[Start of section]
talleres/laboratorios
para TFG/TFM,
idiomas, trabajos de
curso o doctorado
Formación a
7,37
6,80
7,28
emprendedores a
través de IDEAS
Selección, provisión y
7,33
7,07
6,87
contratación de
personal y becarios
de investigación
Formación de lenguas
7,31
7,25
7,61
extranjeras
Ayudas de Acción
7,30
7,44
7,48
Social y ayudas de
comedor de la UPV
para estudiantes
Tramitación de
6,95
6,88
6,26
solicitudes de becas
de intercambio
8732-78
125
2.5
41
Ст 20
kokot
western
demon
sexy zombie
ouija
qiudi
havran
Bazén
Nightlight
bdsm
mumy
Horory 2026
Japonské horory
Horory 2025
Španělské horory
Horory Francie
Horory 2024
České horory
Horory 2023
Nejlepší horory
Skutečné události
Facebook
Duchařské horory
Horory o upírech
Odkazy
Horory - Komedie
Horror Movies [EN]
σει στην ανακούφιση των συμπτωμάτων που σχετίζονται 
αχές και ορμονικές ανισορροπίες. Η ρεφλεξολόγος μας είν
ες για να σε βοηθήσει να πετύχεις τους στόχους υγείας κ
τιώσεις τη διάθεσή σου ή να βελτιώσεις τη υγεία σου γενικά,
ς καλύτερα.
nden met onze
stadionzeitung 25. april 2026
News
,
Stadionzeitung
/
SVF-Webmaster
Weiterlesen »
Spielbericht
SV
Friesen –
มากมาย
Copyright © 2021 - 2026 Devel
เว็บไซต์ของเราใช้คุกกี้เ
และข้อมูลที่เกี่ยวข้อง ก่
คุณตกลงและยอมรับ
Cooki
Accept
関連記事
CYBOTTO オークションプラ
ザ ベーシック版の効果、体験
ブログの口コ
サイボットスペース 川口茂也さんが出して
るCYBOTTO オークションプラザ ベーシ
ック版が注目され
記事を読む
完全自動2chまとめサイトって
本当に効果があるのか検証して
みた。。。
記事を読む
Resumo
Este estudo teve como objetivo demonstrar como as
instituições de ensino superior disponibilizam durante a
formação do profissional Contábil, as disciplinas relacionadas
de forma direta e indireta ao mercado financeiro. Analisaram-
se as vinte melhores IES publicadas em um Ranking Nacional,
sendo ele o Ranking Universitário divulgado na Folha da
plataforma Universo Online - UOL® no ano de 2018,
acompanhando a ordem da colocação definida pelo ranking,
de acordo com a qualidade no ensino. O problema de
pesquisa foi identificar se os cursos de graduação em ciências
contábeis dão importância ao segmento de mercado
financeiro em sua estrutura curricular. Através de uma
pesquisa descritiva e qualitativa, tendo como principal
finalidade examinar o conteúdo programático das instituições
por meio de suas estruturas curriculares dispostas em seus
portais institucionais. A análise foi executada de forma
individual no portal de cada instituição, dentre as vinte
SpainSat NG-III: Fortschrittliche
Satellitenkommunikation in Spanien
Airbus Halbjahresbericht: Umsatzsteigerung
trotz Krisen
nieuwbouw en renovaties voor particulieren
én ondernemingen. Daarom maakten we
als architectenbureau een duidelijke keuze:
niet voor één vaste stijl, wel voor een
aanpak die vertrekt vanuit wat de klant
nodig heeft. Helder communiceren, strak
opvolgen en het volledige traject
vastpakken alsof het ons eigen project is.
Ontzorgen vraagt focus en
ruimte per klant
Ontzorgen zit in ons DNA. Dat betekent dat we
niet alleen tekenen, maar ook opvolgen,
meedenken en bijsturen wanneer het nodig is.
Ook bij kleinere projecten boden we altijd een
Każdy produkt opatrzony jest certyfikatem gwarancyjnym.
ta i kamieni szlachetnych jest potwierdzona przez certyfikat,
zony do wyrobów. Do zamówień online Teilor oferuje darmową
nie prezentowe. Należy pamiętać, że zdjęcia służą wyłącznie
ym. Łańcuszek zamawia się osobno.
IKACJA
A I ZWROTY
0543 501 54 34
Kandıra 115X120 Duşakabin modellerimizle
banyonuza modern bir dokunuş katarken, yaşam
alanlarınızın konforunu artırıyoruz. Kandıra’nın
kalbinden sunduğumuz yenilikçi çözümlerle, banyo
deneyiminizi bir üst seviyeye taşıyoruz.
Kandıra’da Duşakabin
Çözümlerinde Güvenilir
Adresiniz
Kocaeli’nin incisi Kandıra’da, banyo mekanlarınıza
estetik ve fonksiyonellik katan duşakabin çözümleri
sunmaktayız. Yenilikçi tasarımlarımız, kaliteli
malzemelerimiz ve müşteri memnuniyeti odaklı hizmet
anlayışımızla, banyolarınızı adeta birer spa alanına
[End of section]
Transcribe the records above from the line holding "solicitudes de becas" down to the line holding "nden met onze", inclusive, without adding anything.

solicitudes de becas
de intercambio
8732-78
125
2.5
41
Ст 20
kokot
western
demon
sexy zombie
ouija
qiudi
havran
Bazén
Nightlight
bdsm
mumy
Horory 2026
Japonské horory
Horory 2025
Španělské horory
Horory Francie
Horory 2024
České horory
Horory 2023
Nejlepší horory
Skutečné události
Facebook
Duchařské horory
Horory o upírech
Odkazy
Horory - Komedie
Horror Movies [EN]
σει στην ανακούφιση των συμπτωμάτων που σχετίζονται 
αχές και ορμονικές ανισορροπίες. Η ρεφλεξολόγος μας είν
ες για να σε βοηθήσει να πετύχεις τους στόχους υγείας κ
τιώσεις τη διάθεσή σου ή να βελτιώσεις τη υγεία σου γενικά,
ς καλύτερα.
nden met onze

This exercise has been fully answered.